Ce magistrat a rendu compte des plaidoiries dans le délibéré de la Cour, composée de :
Madame Elisabeth TOULOUSE, Présidente de chambre
Madame Catherine OUVREL, Conseillère
Madame Fabienne ALLARD, Conseillère
Greffier lors des débats : Madame Céline LITTERI.
Les parties ont été avisées que le prononcé de la décision aurait lieu par mise à disposition au greffe le 03 Mars 2026.
ARRÊT
Contradictoire,
Prononcé par mise à disposition au greffe le 03 Mars 2026
Signé par Madame Elisabeth TOULOUSE, Présidente de chambre et Madame Céline LITTERI, greffier auquel la minute de la décision a été remise par le magistrat signataire.
***
EXPOSÉ DU LITIGE
Faits et Procédure :
Le 27 novembre 2015, M. [F] [X] a acheté deux moteurs de la marque Mercrusier pour une valeur totale de 18 000 euros, auprès de la Sarl Meca-Man ; ceux-ci ont été montés par la Sarl Brest Marines Services sur son navire.
Après réception le 15 décembre 2015, des désordres sont apparus à l'automne 2016 après deux essais en mer.
La dépose du moteur tribord a eu lieu le 8 mars 2017, permettant à M. [Q], expert mandaté par la compagnie d'assurance de M. [X], de rendre un rapport d'expertise extrajudiciaire le 15 mars suivant, et de constater plusieurs désordres nécessitant le remplacement de différentes pièces.
Deux autres rapports d'expertise extrajudiciaire ont été rendus en date des 11 mai et 2 juin 2017, concluant de nouveau à l'existence de plusieurs dysfonctionnements sur le moteur tribord.
Le 1er août 2017, M. [X] a fait établir un devis de réparation du moteur dysfonctionnant par la Sarl Brest Marines Services, qu'il a ensuite transmis à la Sarl Meca-Man par courrier du 1er août 2017.

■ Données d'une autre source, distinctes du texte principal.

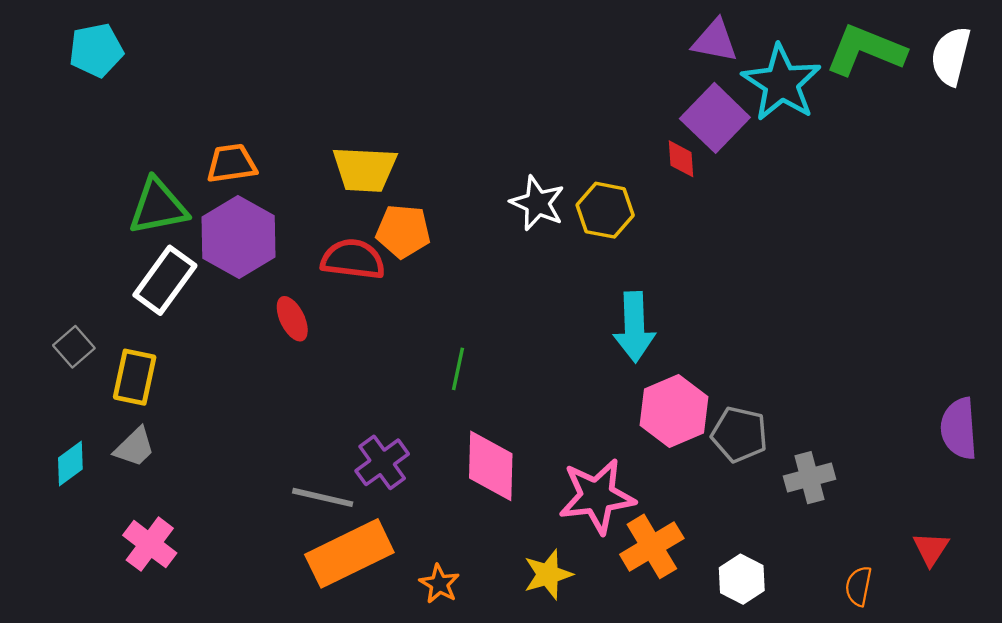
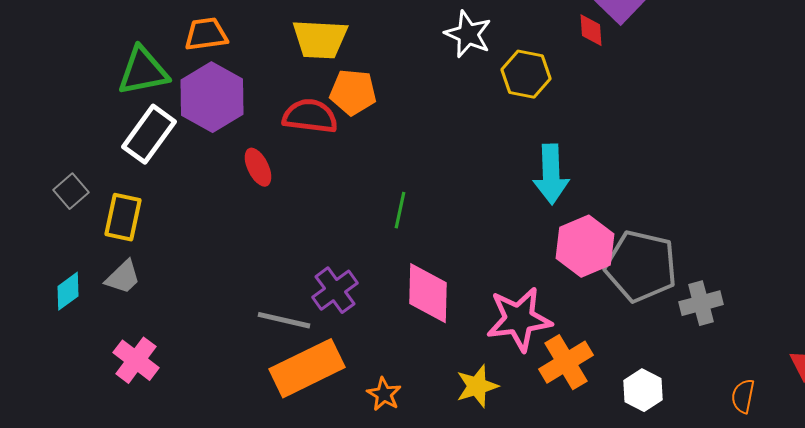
white star: (537, 203) -> (468, 34), moved
gray pentagon: (739, 434) -> (641, 266), size x1.5

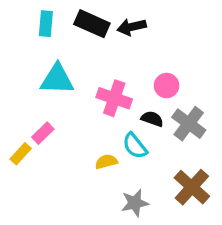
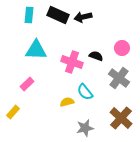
pink circle: (167, 86) -> (122, 48), moved
black semicircle: (152, 119) -> (96, 56), moved
yellow rectangle: (21, 154) -> (13, 112), moved

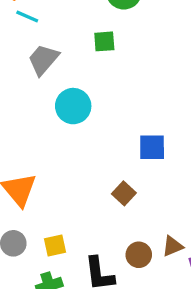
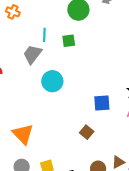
cyan line: (27, 17) -> (44, 35), moved, turned 72

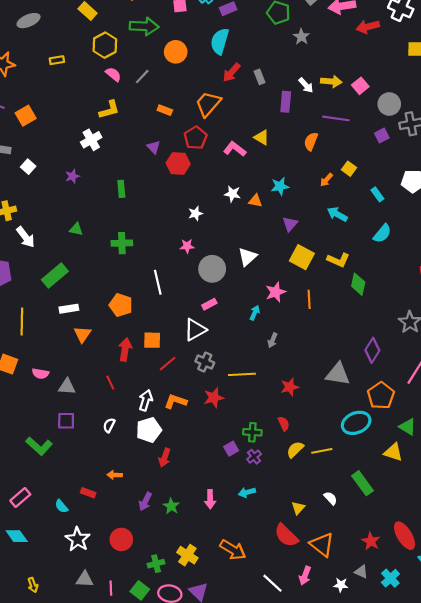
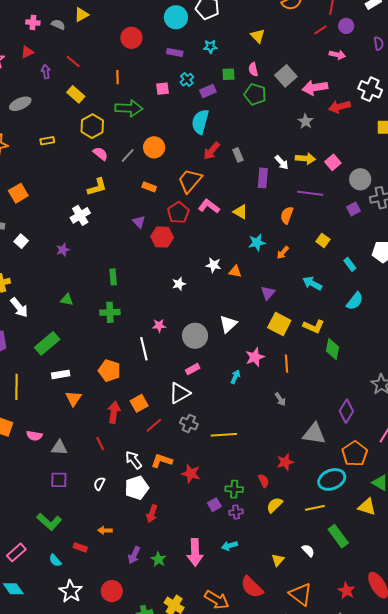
gray star: (301, 37) -> (306, 121), moved
orange circle: (176, 52) -> (154, 147), moved
pink L-shape: (235, 149) -> (209, 206), moved
orange arrow: (326, 180) -> (283, 253), moved
cyan star: (280, 186) -> (257, 243), moved
green rectangle: (121, 189) -> (113, 277), moved
pink star: (187, 246) -> (159, 326), moved
orange square: (152, 340) -> (139, 403), turned -30
gray arrow: (273, 340) -> (280, 399), moved, turned -56
red star: (290, 387) -> (285, 462), moved
red star: (214, 398) -> (191, 473), moved, turned 30
white arrow: (146, 400) -> (134, 460), turned -54
green L-shape: (39, 446) -> (49, 522), moved
yellow line: (322, 451) -> (315, 508), moved
purple cross: (254, 457) -> (236, 512), turned 32
pink arrow: (210, 499) -> (195, 552), size x1.5
red semicircle: (286, 535) -> (252, 587), moved

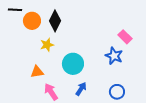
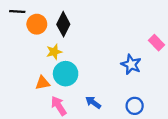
pink rectangle: (125, 37) -> (156, 43), moved
cyan circle: (73, 64) -> (66, 74), moved
blue arrow: (81, 89) -> (93, 102), turned -88

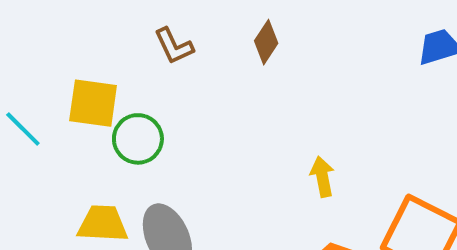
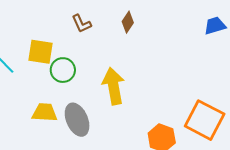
yellow arrow: (322, 177) -> (114, 86), moved, size x1.8

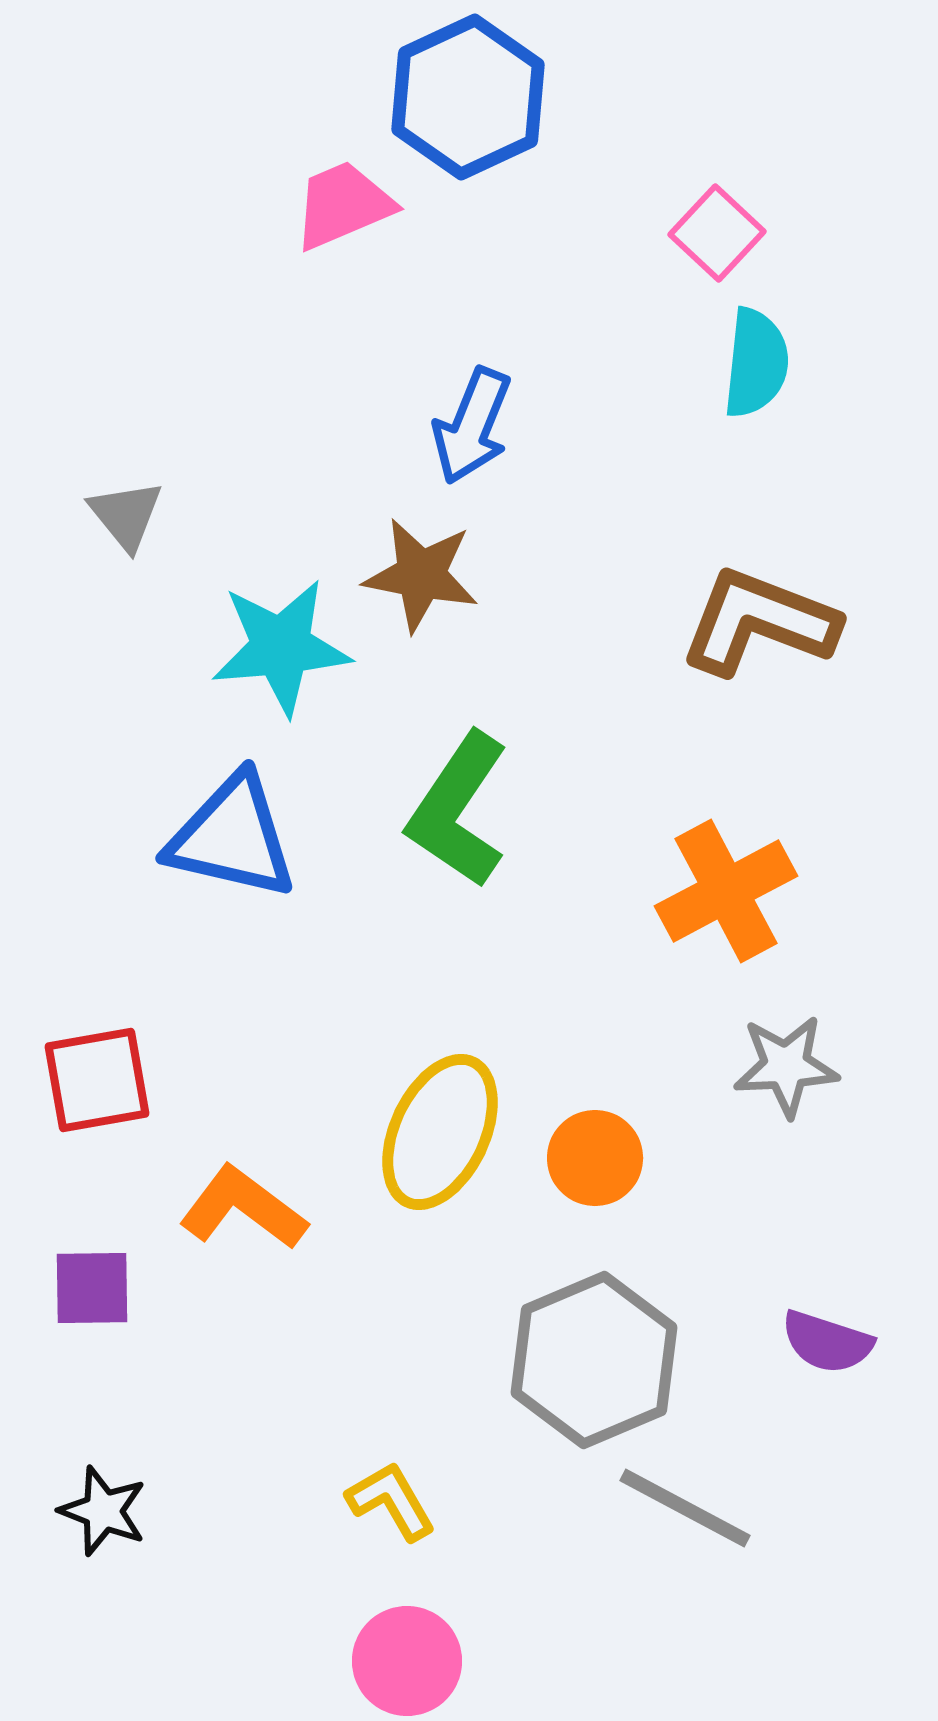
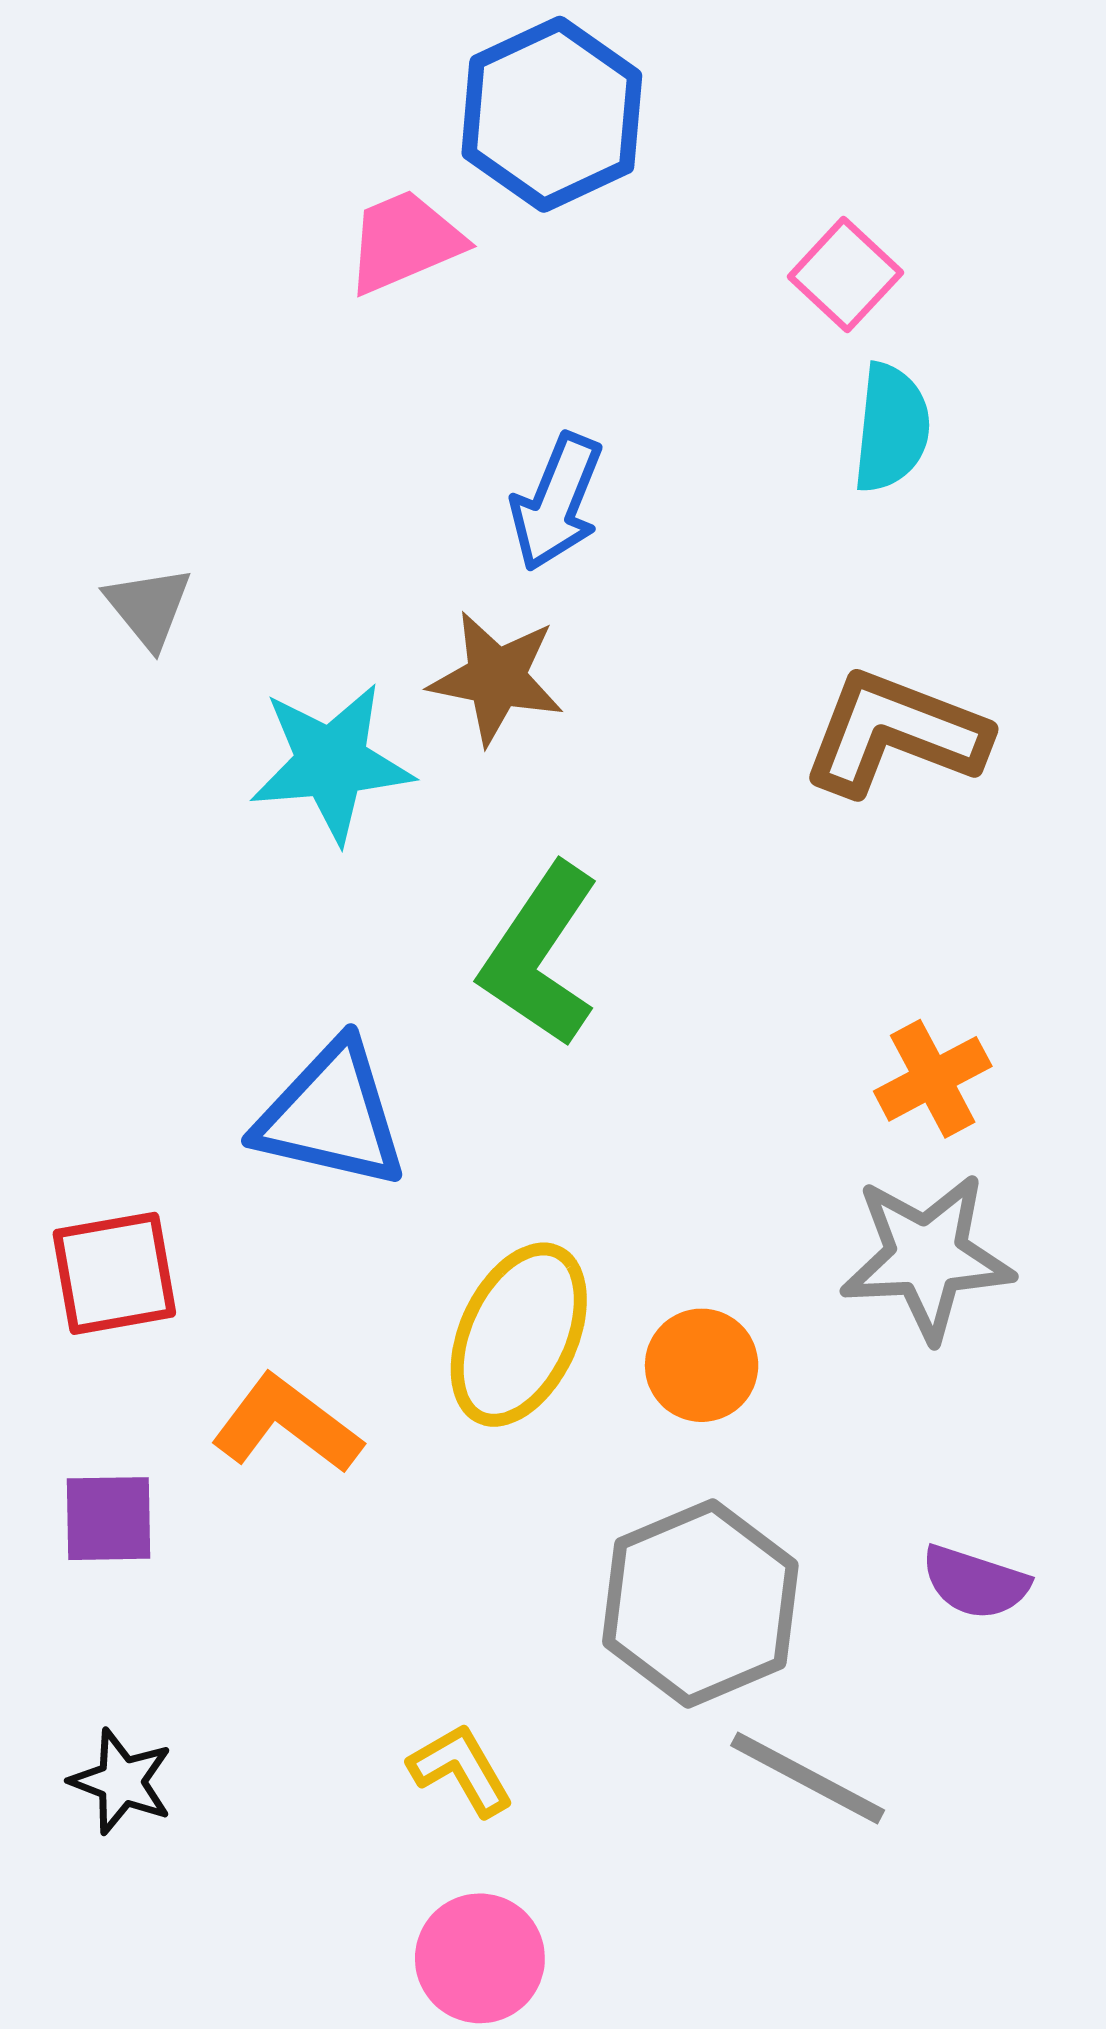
blue triangle: (232, 837) -> (331, 1115), moved
orange cross: (726, 891) -> (933, 1079), moved, size x0.7
gray star: (786, 1066) -> (927, 1257), size x1.4

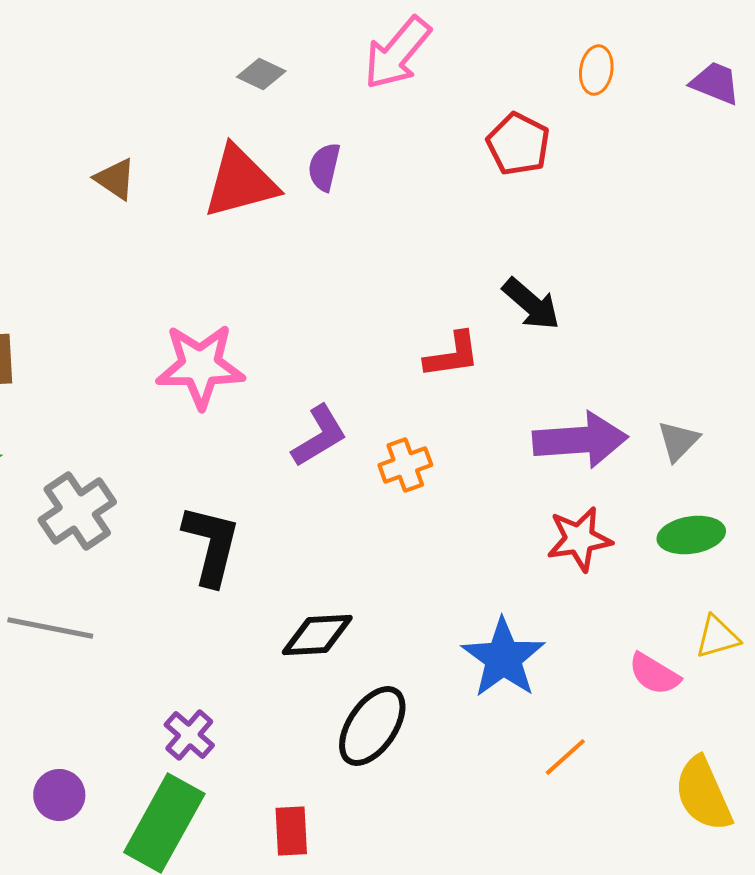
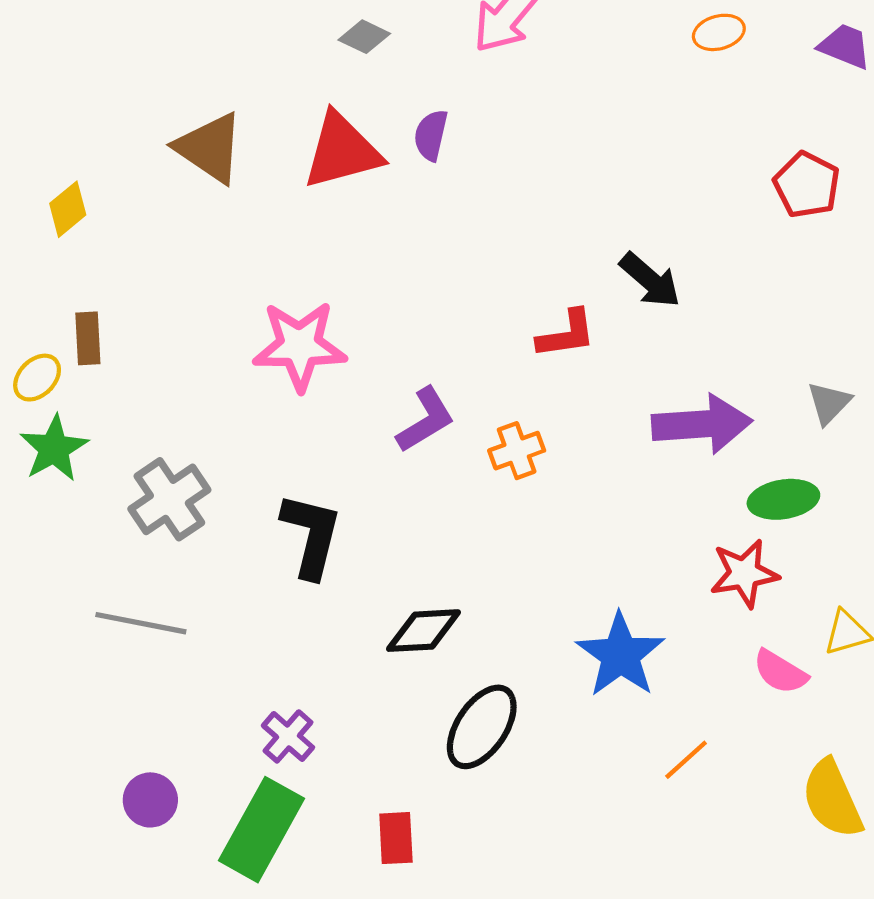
orange ellipse: (596, 70) -> (719, 32), turned 66
red pentagon: (518, 144) -> (807, 185), moved
brown triangle: (115, 179) -> (210, 148), size x1.6
gray triangle: (678, 441) -> (829, 403), moved
green ellipse: (691, 535) -> (783, 499), moved
red star: (579, 539) -> (744, 573), moved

Après plusieurs échanges de courriels, la Sarl Meca-Man a refusé de prendre en charge les travaux de remise en état du moteur et M. [X] a fait procéder lui-même aux réparations.
En mars 2017, des dysfonctionnements similaires ont été constatés sur le moteur bâbord et trois réunions expertales contradictoires ont été tenues en date des 7, 8 novembre et 21 décembre 2017, à l'initiative de l'expert mandaté par la compagnie d'assurance de M. [X].
M. [X] a de nouveau mis en demeure la Sarl Meca-Man de l'indemniser au titre des nombreux dysfonctionnements affectant les moteurs vendus.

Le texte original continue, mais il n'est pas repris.